WORK INSTRUCTION: From the entries that follow, gather each line holding the word "XING".
-*-
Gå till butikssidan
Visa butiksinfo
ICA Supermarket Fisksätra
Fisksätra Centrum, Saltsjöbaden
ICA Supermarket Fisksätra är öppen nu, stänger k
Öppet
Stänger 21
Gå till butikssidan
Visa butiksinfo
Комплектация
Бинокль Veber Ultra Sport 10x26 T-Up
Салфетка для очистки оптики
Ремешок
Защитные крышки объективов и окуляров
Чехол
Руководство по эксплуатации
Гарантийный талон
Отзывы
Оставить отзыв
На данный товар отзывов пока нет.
-*-
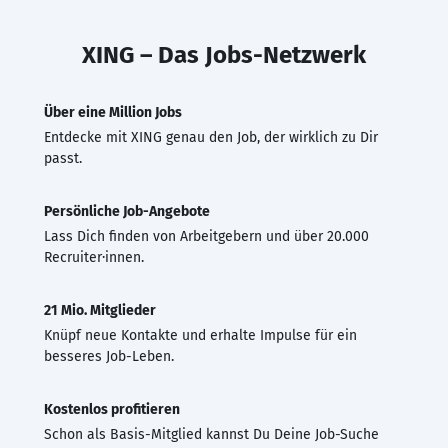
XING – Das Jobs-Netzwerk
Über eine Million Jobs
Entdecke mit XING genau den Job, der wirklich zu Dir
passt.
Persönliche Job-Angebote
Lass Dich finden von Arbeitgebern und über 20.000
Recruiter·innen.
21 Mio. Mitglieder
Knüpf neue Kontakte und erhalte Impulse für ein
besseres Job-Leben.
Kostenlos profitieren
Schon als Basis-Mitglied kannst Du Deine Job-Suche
-*-
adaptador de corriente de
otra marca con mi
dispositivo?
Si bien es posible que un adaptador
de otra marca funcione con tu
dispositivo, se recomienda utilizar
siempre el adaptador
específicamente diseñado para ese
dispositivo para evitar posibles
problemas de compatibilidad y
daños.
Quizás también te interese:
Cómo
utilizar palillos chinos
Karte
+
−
-*-
TASK OUTPUT:
XING – Das Jobs-Netzwerk
Entdecke mit XING genau den Job, der wirklich zu Dir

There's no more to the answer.